We’re back at school for a third series of Heartstopper, and those beating hearts just won’t stay still for a second. The series centres on the blossoming relationship between Charlie (Joe Locke) and Nick (Kit Conner), students at Truham Grammar School. As the new series begins, the summer holidays are coming to an end, and the new school year will bring lots of challenges – not all of them academic. Charlie is ready to declare his love for Nick, while Nick is starting to get a greater understanding of Charlie’s mental-health issues. As Charlie, Nick and the rest of the Heartstopper gang grow older, it’s starting to dawn on them that they’re going to have to be more mature in their choices and behaviour.
Gael García Bernal and Diego Luna first starred together in the Alfonso Cuarón film Y Tú Mamá También. The lifelong friends reunited on screen in this Spanish-language series about a fading boxer and his manager, who are seeking one last shot at glory. García Bernal plays Esteban “La Máquina” Osuna, whose career in the ring and personal life are both in the doldrums, and whose mental faculties are beginning to falter. His best friend, Andy Lujan (Luna), reckons he can help Osuna get back on top, but it’s going to take a lot of work to get the Machine back in fighting form, and it’s going to take a lot of luck to deal with the shadowy forces running Mexico’s boxing world.
The action-espionage series Citadel, starring Priyanka Chopra Jonas and Stanley Tucci, has become one of Prime Video’s most-watched series, and a second series is in production. For impatient fans, here is its first international spin-off, set in Italy and starring Matilda de Angelis as Diana Cavalieri, an undercover agent for the Citadel spy agency, who has infiltrated the evil Manticore syndicate. But when Citadel is destroyed by Manticore, Diana suddenly finds herself alone and vulnerable behind enemy lines, and must find a way to disappear before her cover is blown and she is disappeared.
“Any resemblance to persons living or dead is not a coincidence” the tagline goes for this seven-part psychological thriller starring Cate Blanchett, Kevin Kline, Sacha Baron Cohen and Lesley Manville, and written and directed by Alfonso Cuarón. Blanchett plays the crusading journalist Catherine Ravenscroft, whose talent for exposing wrongdoing and misdeeds has earned her acclaim and respect. But when she receives a copy of a new novel, The Perfect Stranger, she is shocked to discover that she’s the main character – and she’s not exactly the heroine. All the sins and transgressions from her past that she has worked hard to hide are there in black and white, and now she has to find out who is the mystery author who knows all her darkest, most intimate secrets before he destroys her and the life she has built with her husband, Robert (Cohen), and son, Nicholas (Kodi Smit-McPhee).

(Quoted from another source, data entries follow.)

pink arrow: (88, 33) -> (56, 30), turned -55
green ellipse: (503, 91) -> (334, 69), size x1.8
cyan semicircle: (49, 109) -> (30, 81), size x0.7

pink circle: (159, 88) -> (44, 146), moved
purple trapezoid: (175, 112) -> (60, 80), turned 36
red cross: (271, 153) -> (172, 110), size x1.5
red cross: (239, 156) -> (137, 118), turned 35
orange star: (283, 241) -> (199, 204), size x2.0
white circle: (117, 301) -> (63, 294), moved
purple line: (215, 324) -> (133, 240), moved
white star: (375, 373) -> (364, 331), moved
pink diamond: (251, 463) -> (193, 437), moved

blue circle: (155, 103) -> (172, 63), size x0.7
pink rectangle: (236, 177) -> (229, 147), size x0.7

The iconoclastic lawyer Mickey Haller is back in driving seat in the third series of the drama based on the bestselling crime novels by Michael Connelly. Some things never change – Haller is still using the back seat of his Lincoln as an office, and he’s still getting up the wrong people’s noses – but in this series he’s on a personal crusade to bring the killer of his client Gloria Dayton, aka Glory Days, to justice. As his team begins investigating, however, it becomes clear that there’s a wider conspiracy going on – and an ever-increasing threat to Haller’s life. It’s based on the fifth novel in Connelly’s Lincoln Lawyer series, The Gods of Guilt.

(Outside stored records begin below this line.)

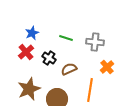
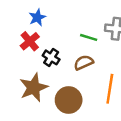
green line: (66, 38) -> (89, 37), moved
black cross: (49, 58) -> (51, 57), moved

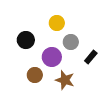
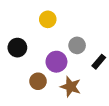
yellow circle: (57, 23) -> (48, 19), moved
black circle: (26, 40) -> (17, 48), moved

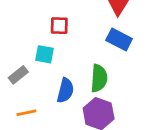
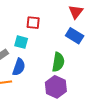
blue semicircle: (65, 90) -> (19, 67), moved

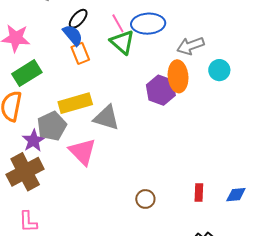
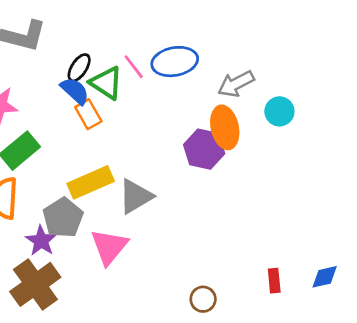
green triangle: (122, 42) -> (106, 83), moved
gray triangle: (106, 118) -> (136, 196), turned -40
pink triangle: (82, 152) -> (109, 247), turned 32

We’ve been waiting with fevered anticipation for the classic Jilly Cooper bonkbuster to come to our screens, and finally it’s here, starring David Tennant, Aidan Turner, Danny Dyer, Katherine Parkinson, Alex Hassell, Emily Atack, Nafessa Williams and Victoria Smurfit in a story set in the world of independent television in the 1980s. Turner plays the smoothie TV presenter Declan O’Hara, who is recruited by a crooked TV mogul, Lord Baddingham (Tennant), to work at his ailing Corinium television studios. With Baddingham locked in a deadly rivalry with the oily showjumper turned Tory MP Rupert Campbell-Black (Hassell), the scene is set for a saucy romp in the Cotswolds, as Campbell-Black sets his eye on O’Hara’s gorgeous daughter Taggie (Bella Maclean), and Baddingham sets his sights on winning the battle to retain control of Corinium. This is the second in Cooper’s Rutshire Chronicles series (the first one is Riders, set in the horsey world of showjumping), so Disney would be mad not to mine this rich seam of steamy material for future TV series.

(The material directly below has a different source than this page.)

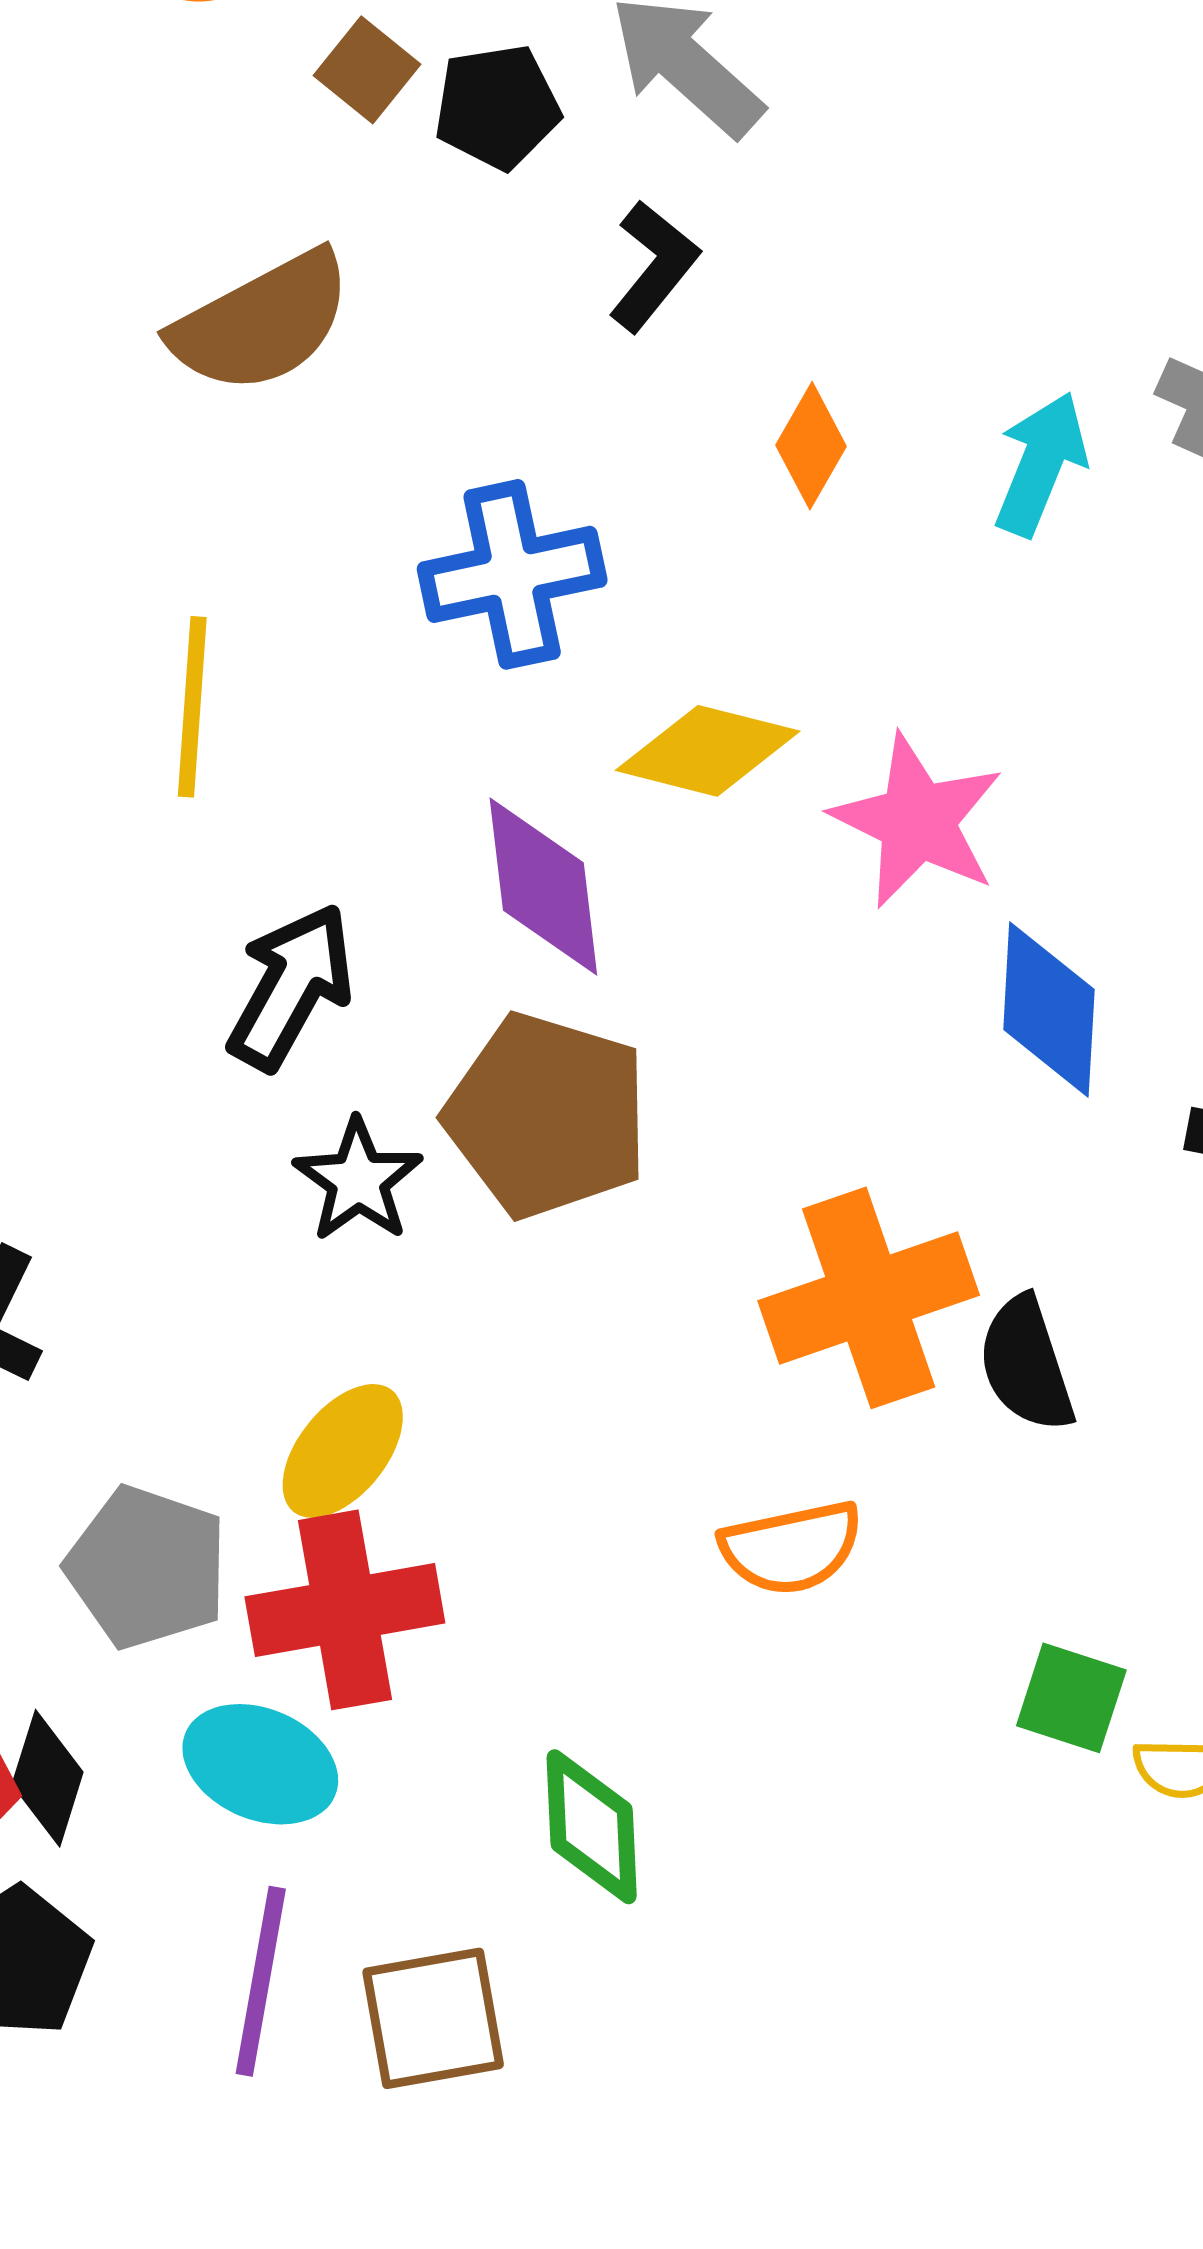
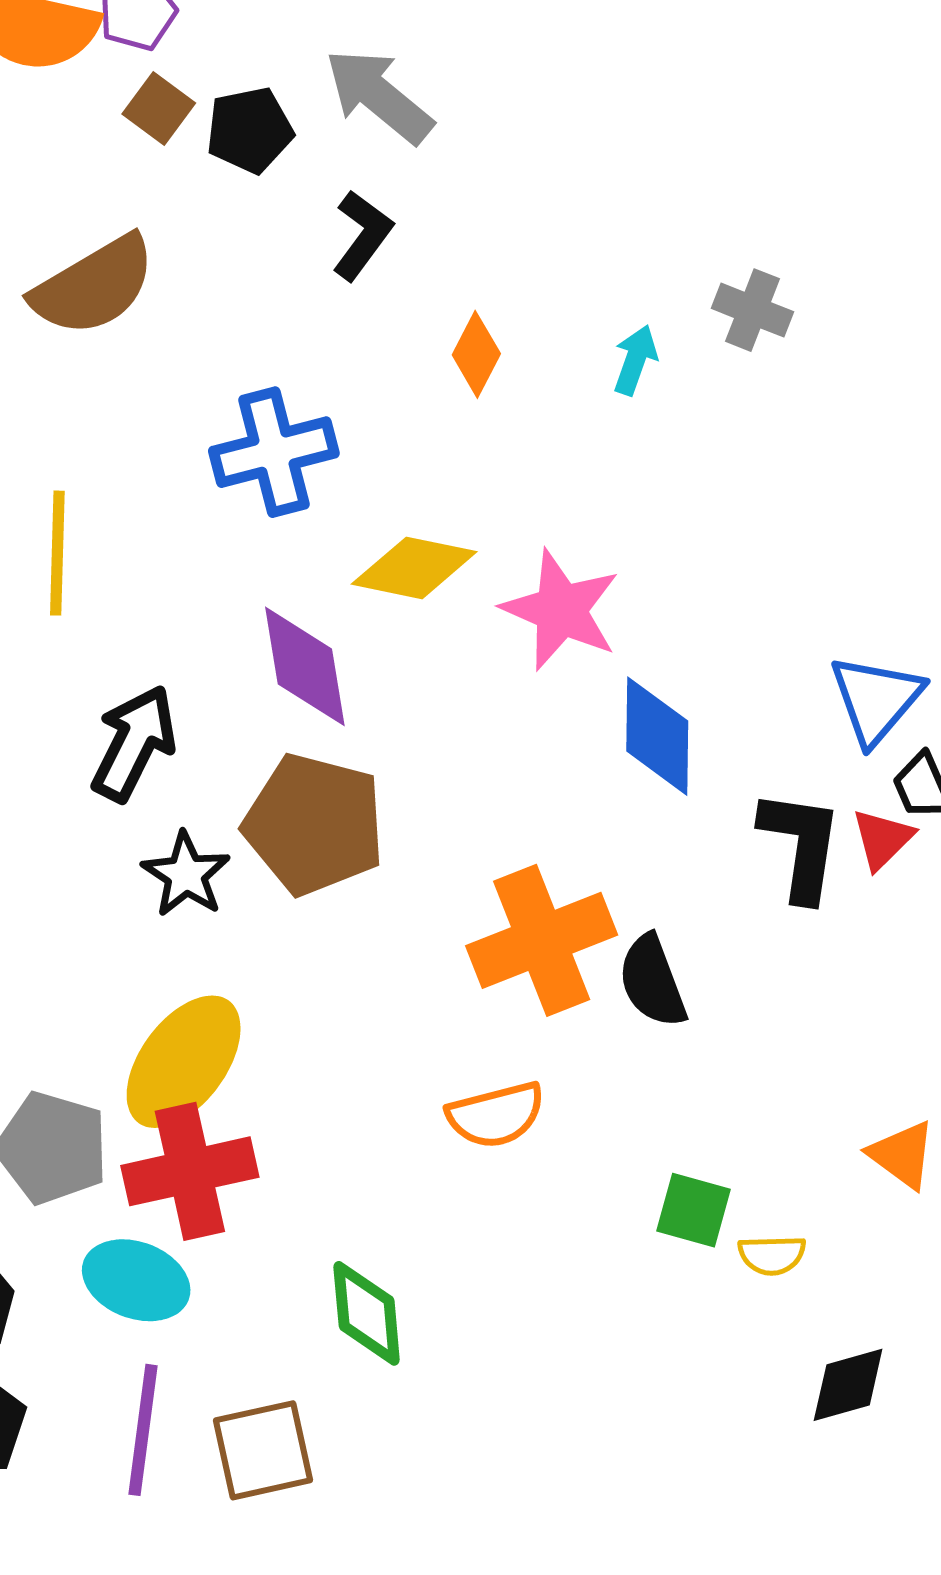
cyan arrow: (1041, 464) -> (635, 360), size x0.7
yellow ellipse: (343, 1451) -> (184, 1062), size x1.4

Welcome to the offices of Flinley Craddick, in the latest international iteration of the hit TV mockumentary created by Ricky Gervais and Stephen Merchant. The packaging company is an Australian cousin of Dunder Mifflin, and if you’re wondering what David Brent would be like if he were a woman and from Down Under, meet Flinley Craddick’s managing director, Hannah Howard, played to the cringey hilt by the comedian and actor Felicity Ward. When Hannah learns from head office that her branch is to be shut down and her staff will be working from home, she makes it her crusade to keep everyone coming in to the office. Surely no one would prefer working from home to spending the day in her scintillating company?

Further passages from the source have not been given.